As always, if you think I am incorrect, please say so, but provide evidence.

Extraordinary claims require extraordinary evidence, so I have attached a log file demonstrating my claims.

Jon

Re: unable to grant identifer

Karl Rohwedder — Wed, 08 Aug 2007 05:09:36 GMT

To add to Jon:

You cannot have identifiers with numeric names.
E.g. we have an application that uses numeric usernames. To add the correspondig UIC-valued identifiers, another name must be selected and the correspondence of username/identifier is broken.

regards kalle

Re: unable to grant identifer

The Brit — Wed, 08 Aug 2007 05:39:10 GMT

Sorry for being unclear, I meant to say that you cannot grant an identifier to a UIC if it is a duplicate, i.e. if multiple user names have the same UIC value.

Dave

Re: unable to grant identifer

Jon Pinkley — Wed, 08 Aug 2007 06:09:37 GMT

>>>>I meant to say that you cannot grant an identifier to a UIC if it is a duplicate, i.e. if multiple user names have the same UIC value.

Dave<<<<

So you are claiming that if the following is
done:

$ uaf:==$authorize
$ uaf add user1/uic=[123,456]
$ uaf add user2/uic=[123,456]
$ uaf add /id itrcdemo

Then the following will not work?

$ uaf grant/id itrcdemo [123,456]

Jon

Re: unable to grant identifer

Ian Miller. — Wed, 08 Aug 2007 07:32:20 GMT

What matters is does the identifier exist whose value is the UIC.

See attached

Re: unable to grant identifer

Jan van den Ende — Wed, 08 Aug 2007 07:40:23 GMT

Take the previous example by Ian, and, before the UAF> REM/ID default,
try to GRANT TESTID to TEST1 or TEST2.
It will be instructive.

Bottom line: Maintain a one-to-one relation of usernames & UIC-identifiers, or be prepared to deal with counter-intuitive "features"!

Proost.

Have one on me.

Re: unable to grant identifer

The Brit — Fri, 10 Aug 2007 07:57:13 GMT

I guess Jon didn't actually try this! So here goes.

$ mc authorize
UAF> add user1/uic=[123,456]
%UAF-I-ADDMSG, user record successfully added
%UAF-I-RDBADDMSGU, identifier USER1 value [000123,000456] added to rights database
<<<< OK So far!

UAF> add user2/uic=[123,456]
%UAF-I-ADDMSG, user record successfully added
%UAF-E-RDBADDERRU, unable to add USER2 value [000123,000456] to rights database
-SYSTEM-F-DUPIDENT, duplicate identifier
<<<< User account added OK, but Identifier not added to rightslist, duplicate!!

UAF> add /id itrcdemo
%UAF-I-RDBADDMSG, identifier ITRCDEMO value %X80010034 added to rights database
<<<< Identifier added OK

Now try

UAF> grant/id itrcdemo [123,456]
%UAF-I-GRANTMSG, identifier ITRCDEMO granted to USER1
<<<< Identifier only granted to USER1

Now try
UAF> show /brief user2
Owner Username UIC Account Privs Pri Directory

USER2 [123,456] Normal 4 Disuser
UAF> grant /id itrcdemo user2
%UAF-E-GRANTUSR, user identifier USER2 does not exist; ITRCDEMO could not be granted
-SYSTEM-F-NOSUCHID, unknown rights identifier

Checking the original post, this was the error that the Q was about. and the answer is still that you need to have unique UIC's to get all of the user_ID's into the Rightslist. You cannot grant additional identifiers to a user unless their user id is in the rightslist.
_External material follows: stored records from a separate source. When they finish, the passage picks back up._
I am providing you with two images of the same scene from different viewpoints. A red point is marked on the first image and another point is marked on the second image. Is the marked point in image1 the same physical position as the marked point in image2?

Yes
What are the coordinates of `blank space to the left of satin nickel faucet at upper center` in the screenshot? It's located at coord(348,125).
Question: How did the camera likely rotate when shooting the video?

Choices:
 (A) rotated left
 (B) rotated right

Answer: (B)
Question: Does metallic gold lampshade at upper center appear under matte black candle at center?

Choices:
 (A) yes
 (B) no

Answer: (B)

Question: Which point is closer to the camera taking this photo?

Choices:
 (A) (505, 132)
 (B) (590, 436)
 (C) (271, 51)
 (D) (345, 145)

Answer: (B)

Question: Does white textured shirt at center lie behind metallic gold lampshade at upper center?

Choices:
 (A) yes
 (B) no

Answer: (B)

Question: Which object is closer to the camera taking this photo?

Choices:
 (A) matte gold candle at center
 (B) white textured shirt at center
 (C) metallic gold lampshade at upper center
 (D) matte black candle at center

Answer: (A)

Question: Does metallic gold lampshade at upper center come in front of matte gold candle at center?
The "grant" command appears to work, since it gives no errors, however it only grants the ID to the single user who is in the rights list with the value [123,456]. The remaining users with that UIC cannot receive the Identifier.

Dave

Re: unable to grant identifer

Jan van den Ende — Fri, 10 Aug 2007 08:36:39 GMT

Dave,

a NEARLY perfect example sequence.

>>>
UAF> show /brief user2
<<<

had you refrained from specifying /brief, you would have seen another counter-intuitive phenomenon.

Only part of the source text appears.